Kraken Compared to Others
|Coins||65+ cryptocurrencies||70+ cryptocurrencies||50+ cryptocurrencies|
|Fees||For instant buys, 0.9% on certain stablecoins transactions, 1.5% on other cryptos||0.50% convenience fee $0.99 to $2.99 transaction fee; 1.49% transaction fee for trades over $200||0.75%-4.9% spread (varies by crypto)|
|Wallet Storage||Kraken does not offer its own wallet, but you may transfer your holdings into your own wallet at any time||Keep coins on Gemini account, Gemini Wallet option, or transfer to your own wallet||Keep coins on eToro trading platform account, move them to an eToro wallet, or transfer to your own wallet|
|Minimum trade||Varies per coin (0.0001 BTC)||Equal to the smallest amount of each coin that can be traded (0.00001 BTC)||$25|
Frequently Asked Questions
Does Kraken Work in New York?
No.

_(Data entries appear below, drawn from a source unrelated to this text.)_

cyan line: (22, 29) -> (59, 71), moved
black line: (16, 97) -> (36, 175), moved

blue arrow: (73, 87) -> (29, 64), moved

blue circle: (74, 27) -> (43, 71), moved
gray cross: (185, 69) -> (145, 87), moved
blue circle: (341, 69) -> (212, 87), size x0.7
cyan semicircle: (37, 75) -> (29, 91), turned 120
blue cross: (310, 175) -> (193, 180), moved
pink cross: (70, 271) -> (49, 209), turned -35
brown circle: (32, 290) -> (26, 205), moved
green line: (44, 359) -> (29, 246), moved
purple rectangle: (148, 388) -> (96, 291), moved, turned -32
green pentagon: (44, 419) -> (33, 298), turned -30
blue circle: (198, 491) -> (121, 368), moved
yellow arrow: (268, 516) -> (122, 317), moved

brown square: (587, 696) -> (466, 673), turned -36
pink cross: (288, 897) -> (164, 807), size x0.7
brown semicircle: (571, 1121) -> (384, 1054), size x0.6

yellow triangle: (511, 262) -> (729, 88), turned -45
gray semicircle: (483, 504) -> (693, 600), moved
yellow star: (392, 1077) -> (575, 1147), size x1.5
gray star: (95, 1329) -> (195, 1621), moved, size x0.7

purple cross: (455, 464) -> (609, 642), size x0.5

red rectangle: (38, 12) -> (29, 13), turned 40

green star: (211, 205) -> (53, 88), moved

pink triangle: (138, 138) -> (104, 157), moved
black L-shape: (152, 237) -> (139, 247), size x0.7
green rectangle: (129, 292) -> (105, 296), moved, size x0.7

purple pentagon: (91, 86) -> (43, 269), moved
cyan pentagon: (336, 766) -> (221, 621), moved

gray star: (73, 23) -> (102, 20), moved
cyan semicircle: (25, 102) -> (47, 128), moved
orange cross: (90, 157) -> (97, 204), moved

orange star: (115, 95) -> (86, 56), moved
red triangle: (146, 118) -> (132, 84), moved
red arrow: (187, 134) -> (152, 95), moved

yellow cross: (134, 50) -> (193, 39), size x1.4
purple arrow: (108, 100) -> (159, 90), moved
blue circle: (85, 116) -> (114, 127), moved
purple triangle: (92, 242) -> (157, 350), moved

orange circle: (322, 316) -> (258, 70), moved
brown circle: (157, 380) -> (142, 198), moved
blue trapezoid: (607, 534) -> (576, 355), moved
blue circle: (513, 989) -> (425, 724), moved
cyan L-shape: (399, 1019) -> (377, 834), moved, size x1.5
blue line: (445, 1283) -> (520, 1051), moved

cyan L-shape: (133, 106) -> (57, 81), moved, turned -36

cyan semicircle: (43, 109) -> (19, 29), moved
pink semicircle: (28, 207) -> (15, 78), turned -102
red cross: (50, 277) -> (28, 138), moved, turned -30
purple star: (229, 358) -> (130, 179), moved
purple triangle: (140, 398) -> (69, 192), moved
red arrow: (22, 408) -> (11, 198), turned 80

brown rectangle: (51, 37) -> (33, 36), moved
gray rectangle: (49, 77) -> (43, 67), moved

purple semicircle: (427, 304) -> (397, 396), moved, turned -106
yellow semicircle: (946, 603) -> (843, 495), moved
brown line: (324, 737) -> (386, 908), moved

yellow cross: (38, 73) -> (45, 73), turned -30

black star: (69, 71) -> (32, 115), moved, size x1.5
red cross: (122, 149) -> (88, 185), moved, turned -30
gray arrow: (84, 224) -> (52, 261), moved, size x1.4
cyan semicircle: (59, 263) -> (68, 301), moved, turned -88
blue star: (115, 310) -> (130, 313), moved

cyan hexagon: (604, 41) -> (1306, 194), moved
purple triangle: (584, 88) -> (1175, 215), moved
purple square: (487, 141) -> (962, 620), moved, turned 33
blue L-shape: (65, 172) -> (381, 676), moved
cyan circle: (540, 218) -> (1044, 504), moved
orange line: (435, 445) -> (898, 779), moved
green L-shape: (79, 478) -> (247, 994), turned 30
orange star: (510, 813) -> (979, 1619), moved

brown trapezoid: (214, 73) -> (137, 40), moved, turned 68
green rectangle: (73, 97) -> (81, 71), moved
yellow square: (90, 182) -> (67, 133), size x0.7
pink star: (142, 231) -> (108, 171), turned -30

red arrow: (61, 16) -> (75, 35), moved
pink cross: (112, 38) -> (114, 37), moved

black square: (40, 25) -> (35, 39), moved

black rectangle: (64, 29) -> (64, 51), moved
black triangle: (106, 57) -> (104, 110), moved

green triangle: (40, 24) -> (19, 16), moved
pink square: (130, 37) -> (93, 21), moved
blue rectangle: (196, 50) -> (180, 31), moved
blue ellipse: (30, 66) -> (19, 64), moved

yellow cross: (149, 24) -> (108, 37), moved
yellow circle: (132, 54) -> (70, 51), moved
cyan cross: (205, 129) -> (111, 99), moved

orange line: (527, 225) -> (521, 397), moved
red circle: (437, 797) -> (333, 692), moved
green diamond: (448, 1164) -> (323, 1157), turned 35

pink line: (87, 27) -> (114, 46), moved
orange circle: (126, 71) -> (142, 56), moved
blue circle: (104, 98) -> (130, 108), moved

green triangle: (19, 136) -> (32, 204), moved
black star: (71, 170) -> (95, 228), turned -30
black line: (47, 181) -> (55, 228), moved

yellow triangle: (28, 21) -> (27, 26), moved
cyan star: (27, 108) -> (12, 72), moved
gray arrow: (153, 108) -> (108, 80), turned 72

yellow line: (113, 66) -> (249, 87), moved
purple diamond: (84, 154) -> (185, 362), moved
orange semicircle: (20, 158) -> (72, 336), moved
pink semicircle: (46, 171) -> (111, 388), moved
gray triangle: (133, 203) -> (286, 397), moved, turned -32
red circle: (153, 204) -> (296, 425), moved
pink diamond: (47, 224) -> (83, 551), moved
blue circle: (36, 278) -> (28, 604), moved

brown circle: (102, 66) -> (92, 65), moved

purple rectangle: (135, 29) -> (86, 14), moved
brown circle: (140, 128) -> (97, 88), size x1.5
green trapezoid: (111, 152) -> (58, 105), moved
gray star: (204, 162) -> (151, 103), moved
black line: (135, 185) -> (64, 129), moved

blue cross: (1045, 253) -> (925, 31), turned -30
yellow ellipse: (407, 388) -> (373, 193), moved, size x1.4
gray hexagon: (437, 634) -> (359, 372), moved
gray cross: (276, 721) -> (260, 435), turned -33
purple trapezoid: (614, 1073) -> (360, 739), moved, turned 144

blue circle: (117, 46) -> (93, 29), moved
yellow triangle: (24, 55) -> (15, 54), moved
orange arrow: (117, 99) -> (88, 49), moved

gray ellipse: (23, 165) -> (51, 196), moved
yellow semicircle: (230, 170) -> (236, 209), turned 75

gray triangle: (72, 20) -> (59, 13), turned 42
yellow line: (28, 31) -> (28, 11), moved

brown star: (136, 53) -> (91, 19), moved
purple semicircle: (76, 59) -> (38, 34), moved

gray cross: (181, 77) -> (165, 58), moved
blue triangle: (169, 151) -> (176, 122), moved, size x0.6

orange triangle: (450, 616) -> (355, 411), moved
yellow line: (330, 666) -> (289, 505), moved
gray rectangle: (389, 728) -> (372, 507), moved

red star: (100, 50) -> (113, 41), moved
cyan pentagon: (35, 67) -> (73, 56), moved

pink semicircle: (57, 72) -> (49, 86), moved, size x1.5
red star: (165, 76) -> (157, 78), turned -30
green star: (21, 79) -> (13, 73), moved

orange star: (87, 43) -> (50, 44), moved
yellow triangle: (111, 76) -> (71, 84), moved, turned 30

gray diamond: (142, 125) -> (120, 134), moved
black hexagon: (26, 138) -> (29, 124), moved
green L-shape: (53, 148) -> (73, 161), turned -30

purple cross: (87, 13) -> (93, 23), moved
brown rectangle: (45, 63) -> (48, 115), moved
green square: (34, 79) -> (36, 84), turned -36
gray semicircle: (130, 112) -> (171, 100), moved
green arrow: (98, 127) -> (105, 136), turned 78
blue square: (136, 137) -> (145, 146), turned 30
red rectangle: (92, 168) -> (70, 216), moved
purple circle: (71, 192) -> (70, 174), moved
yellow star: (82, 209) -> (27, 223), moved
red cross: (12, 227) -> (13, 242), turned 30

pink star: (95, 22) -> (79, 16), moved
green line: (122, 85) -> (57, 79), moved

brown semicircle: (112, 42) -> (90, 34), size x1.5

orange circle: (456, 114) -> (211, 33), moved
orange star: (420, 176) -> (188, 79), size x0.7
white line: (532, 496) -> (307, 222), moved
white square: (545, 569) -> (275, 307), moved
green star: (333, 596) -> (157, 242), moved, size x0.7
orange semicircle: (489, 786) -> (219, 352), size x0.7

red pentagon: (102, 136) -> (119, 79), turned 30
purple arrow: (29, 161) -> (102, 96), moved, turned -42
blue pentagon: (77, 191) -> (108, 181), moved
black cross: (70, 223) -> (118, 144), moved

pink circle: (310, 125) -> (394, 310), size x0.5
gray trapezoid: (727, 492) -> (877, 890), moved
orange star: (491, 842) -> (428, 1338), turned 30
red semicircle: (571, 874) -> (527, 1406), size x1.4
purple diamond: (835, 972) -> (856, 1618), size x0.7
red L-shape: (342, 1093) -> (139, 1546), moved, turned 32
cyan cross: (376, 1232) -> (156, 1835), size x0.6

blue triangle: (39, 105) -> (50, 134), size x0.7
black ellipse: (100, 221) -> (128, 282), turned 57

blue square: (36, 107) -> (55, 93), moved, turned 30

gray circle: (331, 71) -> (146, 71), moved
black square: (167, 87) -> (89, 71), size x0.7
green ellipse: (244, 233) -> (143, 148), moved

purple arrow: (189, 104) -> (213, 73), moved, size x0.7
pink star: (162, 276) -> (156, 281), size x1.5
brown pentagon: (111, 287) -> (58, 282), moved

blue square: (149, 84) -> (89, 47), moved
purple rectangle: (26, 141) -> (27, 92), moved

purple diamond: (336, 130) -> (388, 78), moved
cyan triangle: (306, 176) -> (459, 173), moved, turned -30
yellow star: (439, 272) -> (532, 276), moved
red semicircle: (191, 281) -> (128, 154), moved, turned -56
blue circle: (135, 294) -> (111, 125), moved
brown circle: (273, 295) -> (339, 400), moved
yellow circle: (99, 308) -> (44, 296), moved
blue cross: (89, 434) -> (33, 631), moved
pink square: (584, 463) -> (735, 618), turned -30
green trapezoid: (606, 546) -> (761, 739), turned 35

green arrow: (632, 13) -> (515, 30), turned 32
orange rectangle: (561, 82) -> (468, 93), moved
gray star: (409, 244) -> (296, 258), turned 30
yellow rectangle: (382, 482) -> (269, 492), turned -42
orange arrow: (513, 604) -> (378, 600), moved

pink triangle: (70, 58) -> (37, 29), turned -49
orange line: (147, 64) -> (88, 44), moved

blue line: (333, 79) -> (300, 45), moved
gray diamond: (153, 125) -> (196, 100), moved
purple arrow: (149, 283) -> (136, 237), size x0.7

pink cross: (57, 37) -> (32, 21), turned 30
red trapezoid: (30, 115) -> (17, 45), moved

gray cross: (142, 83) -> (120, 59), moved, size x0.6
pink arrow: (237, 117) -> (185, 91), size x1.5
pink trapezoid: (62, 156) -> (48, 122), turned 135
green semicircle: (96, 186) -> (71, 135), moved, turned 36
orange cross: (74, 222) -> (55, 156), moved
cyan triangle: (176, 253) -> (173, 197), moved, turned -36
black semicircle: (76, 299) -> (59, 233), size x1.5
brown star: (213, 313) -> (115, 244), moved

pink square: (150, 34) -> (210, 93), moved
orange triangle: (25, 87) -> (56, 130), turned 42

Kraken is unavailable in New York and Washington, and other states may have limited features. Be sure to check before you sign up.
Does Kraken Have a Wallet?
No. Kraken does not offer its own wallet. But you can transfer your holdings to a digital wallet of your choice at any time.
Is Kraken Safe?
Compared to other cryptocurrency exchanges, Kraken is very transparent about its security measures. The exchange keeps 95% of its deposits in offline cold storage — the safest way to store cryptocurrency.